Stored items
........
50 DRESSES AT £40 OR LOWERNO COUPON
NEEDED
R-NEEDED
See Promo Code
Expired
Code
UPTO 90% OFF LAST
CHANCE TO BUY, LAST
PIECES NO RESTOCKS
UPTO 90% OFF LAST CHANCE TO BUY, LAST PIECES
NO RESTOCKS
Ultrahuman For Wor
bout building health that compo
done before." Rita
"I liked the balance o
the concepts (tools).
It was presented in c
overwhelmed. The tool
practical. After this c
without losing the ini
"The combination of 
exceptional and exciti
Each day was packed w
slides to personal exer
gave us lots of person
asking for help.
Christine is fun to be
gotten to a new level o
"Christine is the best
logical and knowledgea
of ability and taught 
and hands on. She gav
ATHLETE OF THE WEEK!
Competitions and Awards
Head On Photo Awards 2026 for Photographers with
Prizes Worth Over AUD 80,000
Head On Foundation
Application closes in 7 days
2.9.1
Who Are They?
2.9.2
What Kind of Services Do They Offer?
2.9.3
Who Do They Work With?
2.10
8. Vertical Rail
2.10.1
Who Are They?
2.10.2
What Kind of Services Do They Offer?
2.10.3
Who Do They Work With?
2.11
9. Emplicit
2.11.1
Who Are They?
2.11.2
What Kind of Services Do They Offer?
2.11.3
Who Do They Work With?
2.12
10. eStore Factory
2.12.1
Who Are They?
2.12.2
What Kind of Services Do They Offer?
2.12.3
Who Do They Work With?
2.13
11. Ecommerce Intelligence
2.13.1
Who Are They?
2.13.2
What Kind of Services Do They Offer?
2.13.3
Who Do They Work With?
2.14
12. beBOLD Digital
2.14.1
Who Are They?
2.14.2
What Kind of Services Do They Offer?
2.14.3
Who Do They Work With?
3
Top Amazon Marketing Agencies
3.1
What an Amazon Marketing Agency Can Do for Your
........
■ Requirement: Only an exact retyping of the full data will do.

■ Exercise output:
50 DRESSES AT £40 OR LOWERNO COUPON
NEEDED
R-NEEDED
See Promo Code
Expired
Code
UPTO 90% OFF LAST
CHANCE TO BUY, LAST
PIECES NO RESTOCKS
UPTO 90% OFF LAST CHANCE TO BUY, LAST PIECES
NO RESTOCKS
Ultrahuman For Wor
bout building health that compo
done before." Rita
"I liked the balance o
the concepts (tools).
It was presented in c
overwhelmed. The tool
practical. After this c
without losing the ini
"The combination of 
exceptional and exciti
Each day was packed w
slides to personal exer
gave us lots of person
asking for help.
Christine is fun to be
gotten to a new level o
"Christine is the best
logical and knowledgea
of ability and taught 
and hands on. She gav
ATHLETE OF THE WEEK!
Competitions and Awards
Head On Photo Awards 2026 for Photographers with
Prizes Worth Over AUD 80,000
Head On Foundation
Application closes in 7 days
2.9.1
Who Are They?
2.9.2
What Kind of Services Do They Offer?
2.9.3
Who Do They Work With?
2.10
8. Vertical Rail
2.10.1
Who Are They?
2.10.2
What Kind of Services Do They Offer?
2.10.3
Who Do They Work With?
2.11
9. Emplicit
2.11.1
Who Are They?
2.11.2
What Kind of Services Do They Offer?
2.11.3
Who Do They Work With?
2.12
10. eStore Factory
2.12.1
Who Are They?
2.12.2
What Kind of Services Do They Offer?
2.12.3
Who Do They Work With?
2.13
11. Ecommerce Intelligence
2.13.1
Who Are They?
2.13.2
What Kind of Services Do They Offer?
2.13.3
Who Do They Work With?
2.14
12. beBOLD Digital
2.14.1
Who Are They?
2.14.2
What Kind of Services Do They Offer?
2.14.3
Who Do They Work With?
3
Top Amazon Marketing Agencies
3.1
What an Amazon Marketing Agency Can Do for Your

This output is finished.